━━ MATERIAL FOR THE TASK
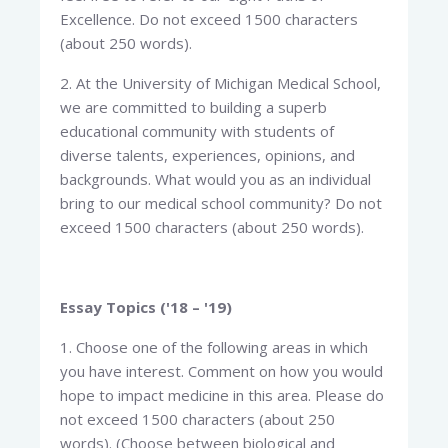
Excellence. Do not exceed 1500 characters
(about 250 words).
2. At the University of Michigan Medical School,
we are committed to building a superb
educational community with students of
diverse talents, experiences, opinions, and
backgrounds. What would you as an individual
bring to our medical school community? Do not
exceed 1500 characters (about 250 words).
Essay Topics ('18 – '19)
1. Choose one of the following areas in which
you have interest. Comment on how you would
hope to impact medicine in this area. Please do
not exceed 1500 characters (about 250
words). (Choose between biological and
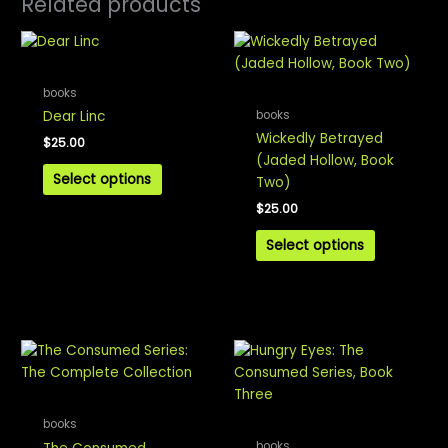
Related products
books
books
Dear Linc
Wickedly Betrayed
$
25.00
(Jaded Hollow, Book
Select options
Two)
$
25.00
Select options
books
books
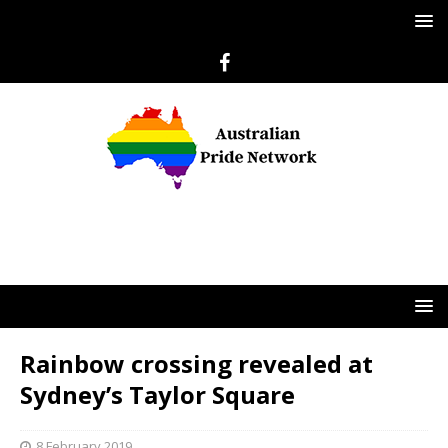
Rainbow crossing revealed at
Sydney’s Taylor Square
8 February 2019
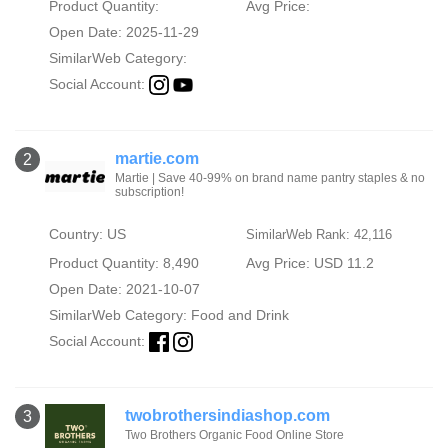
Product Quantity:
Avg Price:
Open Date: 2025-11-29
SimilarWeb Category:
Social Account:
martie.com
2
Martie | Save 40-99% on brand name pantry staples & no
subscription!
Country: US
SimilarWeb Rank: 42,116
Product Quantity: 8,490
Avg Price: USD 11.2
Open Date: 2021-10-07
SimilarWeb Category:
Food and Drink
Social Account:
twobrothersindiashop.com
3
Two Brothers Organic Food Online Store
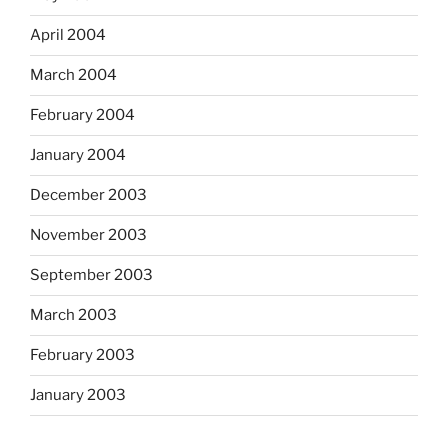
April 2004
March 2004
February 2004
January 2004
December 2003
November 2003
September 2003
March 2003
February 2003
January 2003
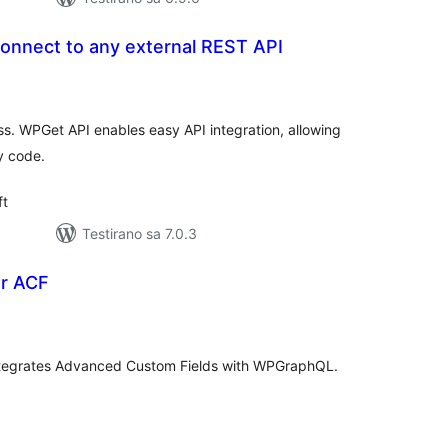
onnect to any external REST API
ukupno
ocjena
. WPGet API enables easy API integration, allowing
y code.
ft
Testirano sa 7.0.3
r ACF
upno
jena
tegrates Advanced Custom Fields with WPGraphQL.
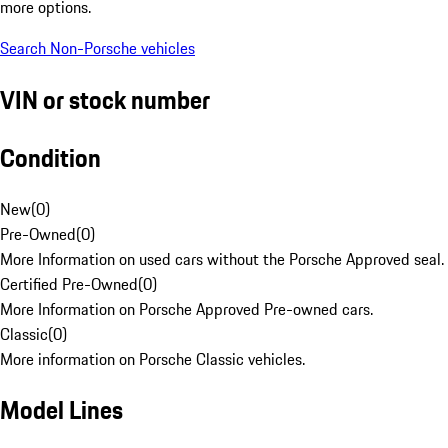
more options.
Search Non-Porsche vehicles
VIN or stock number
Condition
New
(
0
)
Pre-Owned
(
0
)
More Information on used cars without the Porsche Approved seal.
Certified Pre-Owned
(
0
)
More Information on Porsche Approved Pre-owned cars.
Classic
(
0
)
More information on Porsche Classic vehicles.
Model Lines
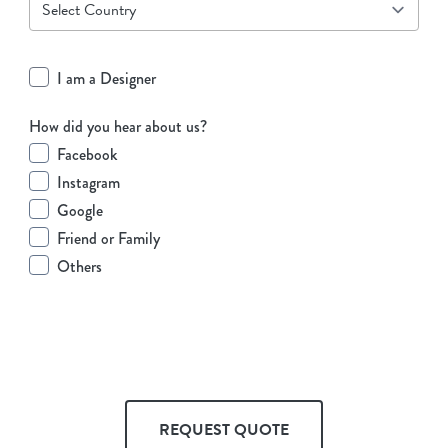
I am a Designer
How did you hear about us?
Facebook
Instagram
Google
Friend or Family
Others
REQUEST QUOTE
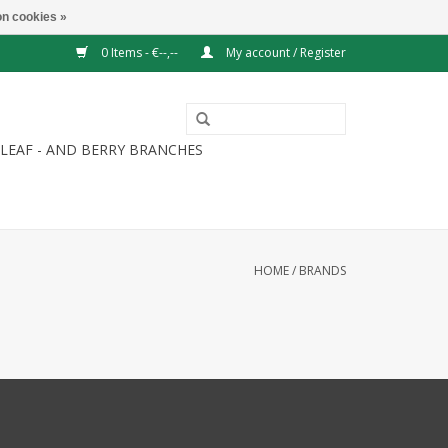
n cookies »
0 Items - €--,--
My account / Register
LEAF - AND BERRY BRANCHES
HOME
/
BRANDS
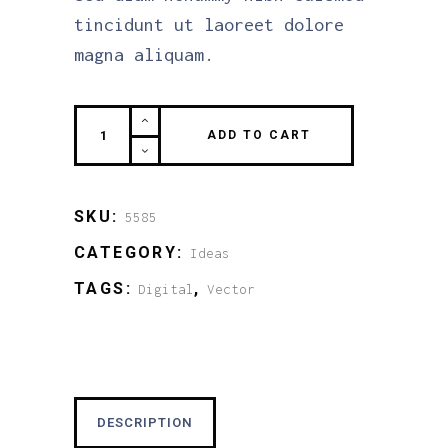
tincidunt ut laoreet dolore
magna aliquam.
Enjoy
ADD TO CART
this
quantity
SKU:
5585
CATEGORY:
Ideas
TAGS:
,
Digital
Vector
DESCRIPTION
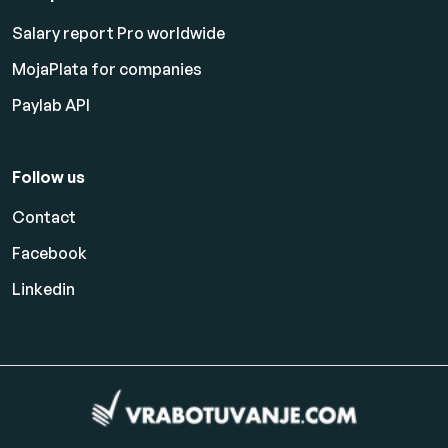
Salary report Pro worldwide
MojaPlata for companies
Paylab API
Follow us
Contact
Facebook
Linkedin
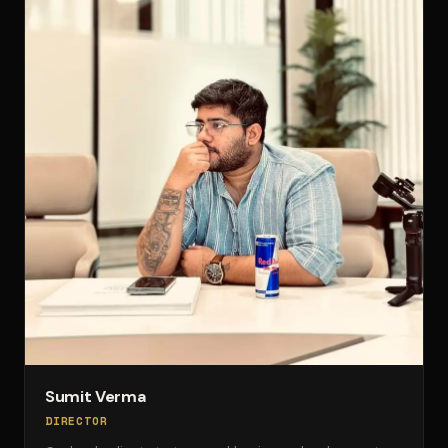
Sumit Verma
DIRECTOR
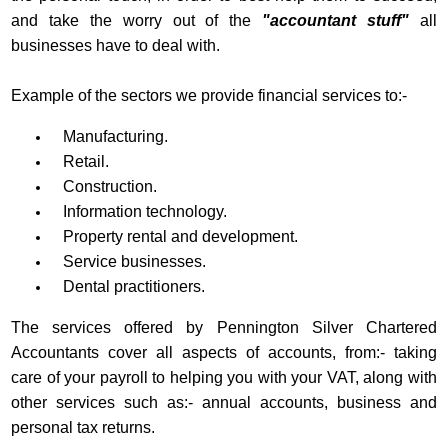
and take the worry out of the
"accountant stuff"
all
businesses have to deal with.
Example of the sectors we provide financial services to:-
Manufacturing.
Retail.
Construction.
Information technology.
Property rental and development.
Service businesses.
Dental practitioners.
The services offered by Pennington Silver Chartered
Accountants cover all aspects of accounts, from:- taking
care of your payroll to helping you with your VAT, along with
other services such as:- annual accounts, business and
personal tax returns.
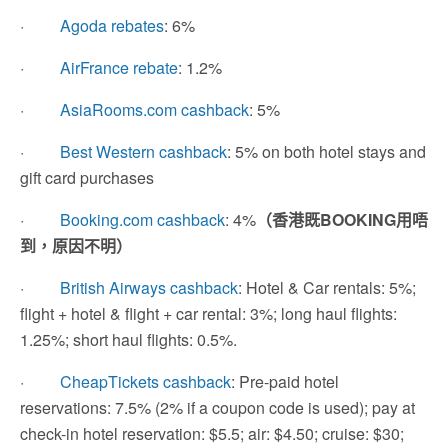
·
Agoda rebates
: 6%
·
AirFrance rebate
: 1.2%
·
AsiaRooms.com cashback
: 5%
·
Best Western cashback
: 5% on both hotel stays and
gift card purchases
·
Booking.com cashback
: 4%
（香港既BOOKING用唔
到，原因不明）
·
British Airways cashback
: Hotel & Car rentals: 5%;
flight + hotel & flight + car rental: 3%; long haul flights:
1.25%; short haul flights: 0.5%.
·
CheapTickets cashback
: Pre-paid hotel
reservations: 7.5% (2% if a coupon code is used); pay at
check-in hotel reservation: $5.5; air: $4.50; cruise: $30;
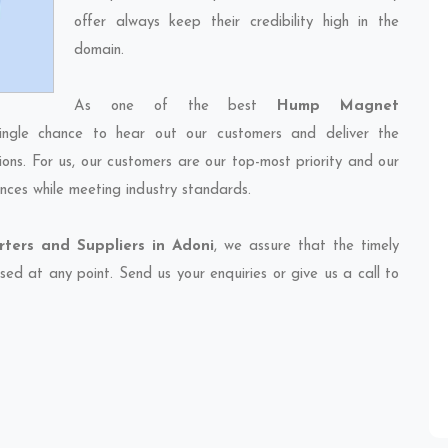
offer always keep their credibility high in the
domain.
As one of the best
Hump Magnet
ingle chance to hear out our customers and deliver the
ions. For us, our customers are our top-most priority and our
nces while meeting industry standards.
ers and Suppliers in Adoni
, we assure that the timely
sed at any point. Send us your enquiries or give us a call to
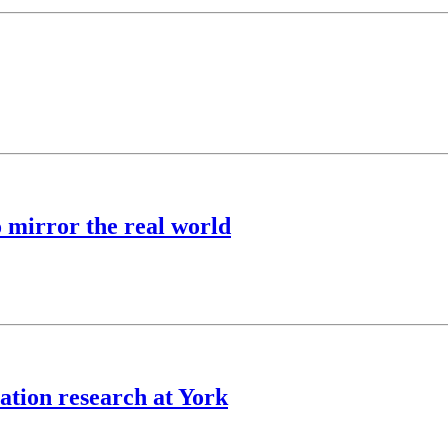
o mirror the real world
ation research at York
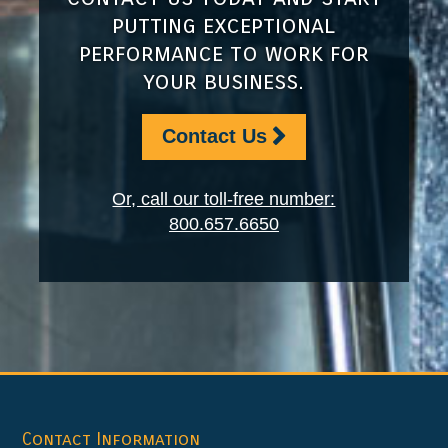
putting exceptional
performance to work for
your business.
Contact Us
Or, call our toll-free number:
800.657.6650
Footer
Contact Information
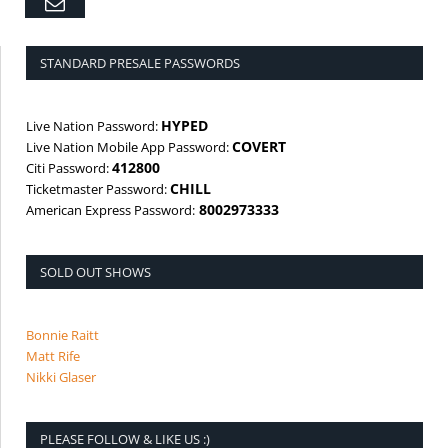
Email
STANDARD PRESALE PASSWORDS
HYPED
Live Nation Password:
COVERT
Live Nation Mobile App Password:
412800
Citi Password:
CHILL
Ticketmaster Password:
8002973333
American Express Password:
SOLD OUT SHOWS
Bonnie Raitt
Matt Rife
Nikki Glaser
PLEASE FOLLOW & LIKE US :)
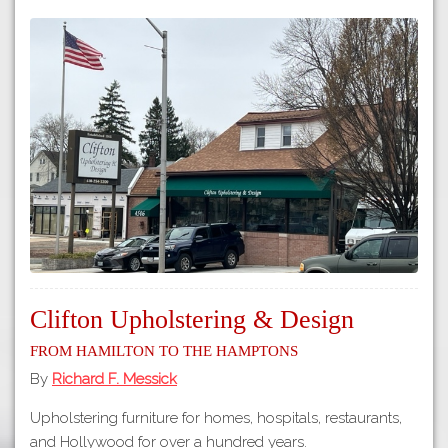
Clifton Upholstering & Design
From Hamilton to the Hamptons
By
Richard F. Messick
Upholstering furniture for homes, hospitals, restaurants,
and Hollywood for over a hundred years.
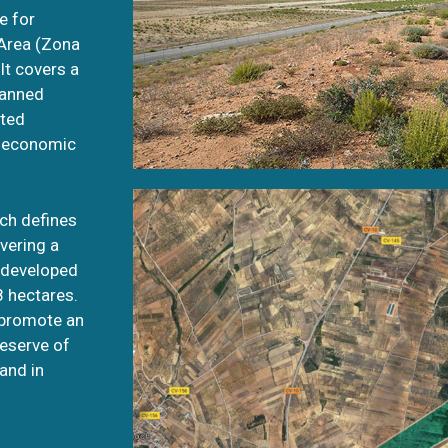
e for
 Area (Zona
t covers a
lanned
ated
d economic
ich defines
overing a
ndeveloped
8 hectares.
 promote an
reserve of
and in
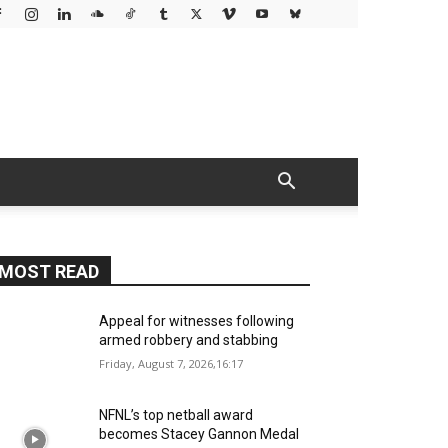
MOST READ
Appeal for witnesses following
armed robbery and stabbing
Friday, August 7, 2026,16:17
NFNL’s top netball award
becomes Stacey Gannon Medal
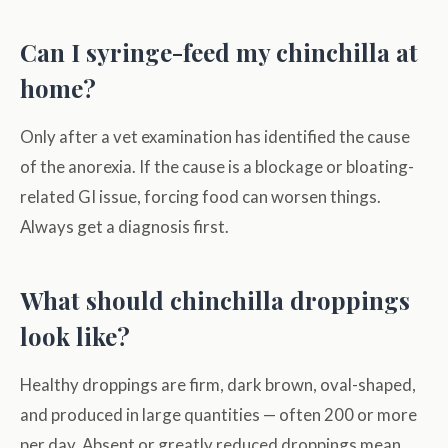
Can I syringe-feed my chinchilla at
home?
Only after a vet examination has identified the cause
of the anorexia. If the cause is a blockage or bloating-
related GI issue, forcing food can worsen things.
Always get a diagnosis first.
What should chinchilla droppings
look like?
Healthy droppings are firm, dark brown, oval-shaped,
and produced in large quantities — often 200 or more
per day. Absent or greatly reduced droppings mean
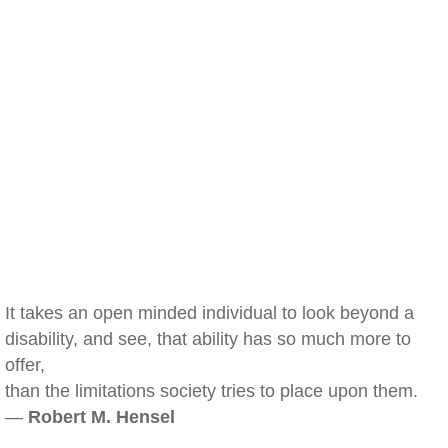
It takes an open minded individual to look beyond a
disability, and see, that ability has so much more to
offer,
than the limitations society tries to place upon them.
—
Robert M. Hensel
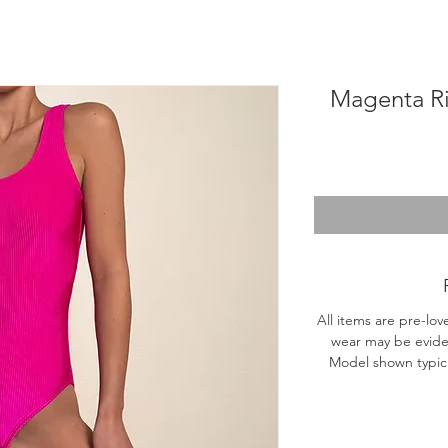
Magenta R
All items are pre-lov
wear may be evide
Model shown typical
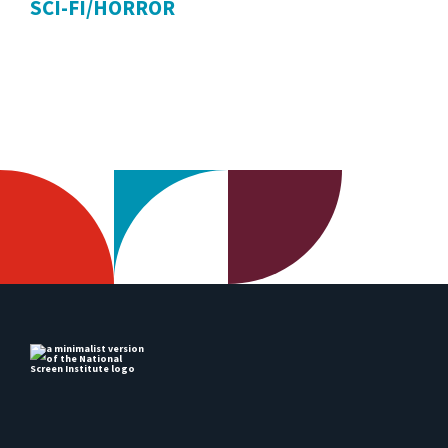
SCI-FI/HORROR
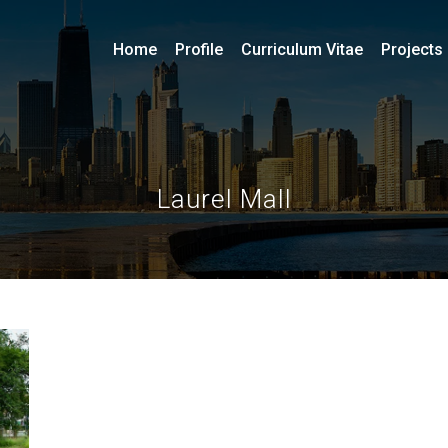
Home
Profile
Curriculum Vitae
Projects
Laurel Mall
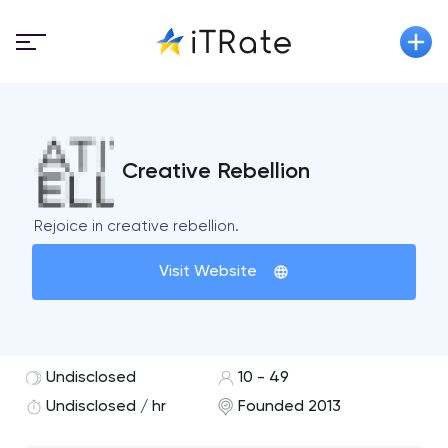
Creative Rebellion
Rejoice in creative rebellion.
Visit Website
Undisclosed
10 - 49
Undisclosed / hr
Founded 2013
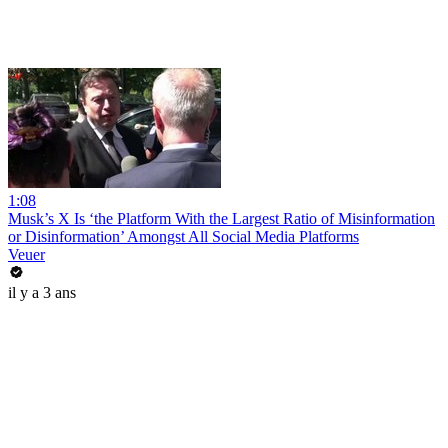
1:08
Musk’s X Is ‘the Platform With the Largest Ratio of Misinformation
or Disinformation’ Amongst All Social Media Platforms
Veuer
il y a 3 ans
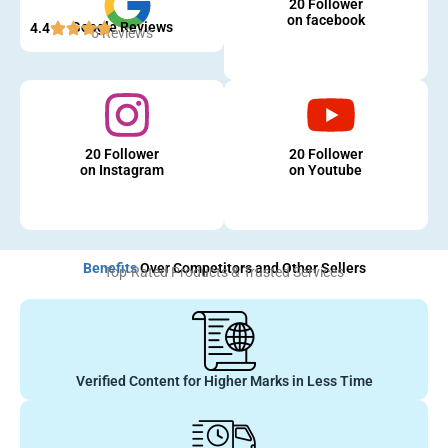
20 Follower
on facebook
Google Reviews
4.4
5 Reviews
20 Follower
20 Follower
on Instagram
on Youtube
Benefits
Over Competitors and Other Sellers
Top-Rated Products & Trusted Services
Verified Content for Higher Marks in Less Time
━━━━
• [WHAT YOU HAVE TO DO] Begin at the first line of the entries and stop after the line holding "January 2004"; repeat those lines exactly, but not the pictures.

• [TASK RESPONSE]
Excellence. Do not exceed 1500 characters
(about 250 words).
2. At the University of Michigan Medical School,
we are committed to building a superb
educational community with students of
diverse talents, experiences, opinions, and
backgrounds. What would you as an individual
bring to our medical school community? Do not
exceed 1500 characters (about 250 words).
Essay Topics ('18 – '19)
1. Choose one of the following areas in which
you have interest. Comment on how you would
hope to impact medicine in this area. Please do
not exceed 1500 characters (about 250
words). (Choose between biological and
Related products
books
books
Dear Linc
Wickedly Betrayed
$
25.00
(Jaded Hollow, Book
Select options
Two)
$
25.00
Select options
books
books
Rainbow crossing revealed at
Sydney’s Taylor Square
8 February 2019
Product Quantity:
Avg Price:
Open Date: 2025-11-29
SimilarWeb Category:
Social Account:
martie.com
2
Martie | Save 40-99% on brand name pantry staples & no
subscription!
Country: US
SimilarWeb Rank: 42,116
Product Quantity: 8,490
Avg Price: USD 11.2
Open Date: 2021-10-07
SimilarWeb Category:
Food and Drink
Social Account:
twobrothersindiashop.com
3
Two Brothers Organic Food Online Store
April 2004
March 2004
February 2004
January 2004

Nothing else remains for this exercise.